Dataset entries:
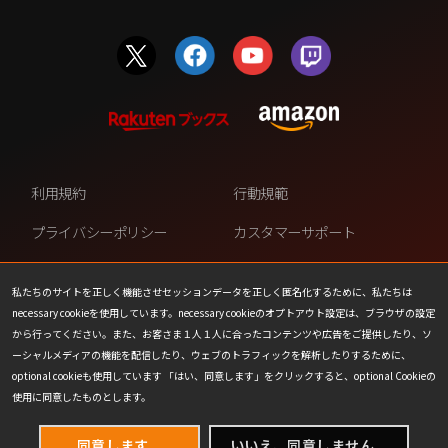
利用規約
行動規範
プライバシーポリシー
カスタマーサポート
ファンコンテンツ・ポリシー
個人情報の販売や共有を許可し
ない
私たちのサイトを正しく機能させセッションデータを正しく匿名化するために、私たちは
necessary cookieを使用しています。necessary cookieのオプトアウト設定は、ブラウザの設定
COOKIE
プレスリリース
から行ってください。また、お客さま１人１人に合ったコンテンツや広告をご提供したり、ソ
ーシャルメディアの機能を配信したり、ウェブのトラフィックを解析したりするために、
会社情報
お問い合わせ
optional cookieも使用しています 「はい、同意します」をクリックすると、optional Cookieの
使用に同意したものとします。
同意します。
いいえ、同意しません。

WHAT TO DO: All lines above that contain "同意します" are required in the answer.

SOLUTION TO THIS TASK:
optional cookieも使用しています 「はい、同意します」をクリックすると、optional Cookieの
同意します。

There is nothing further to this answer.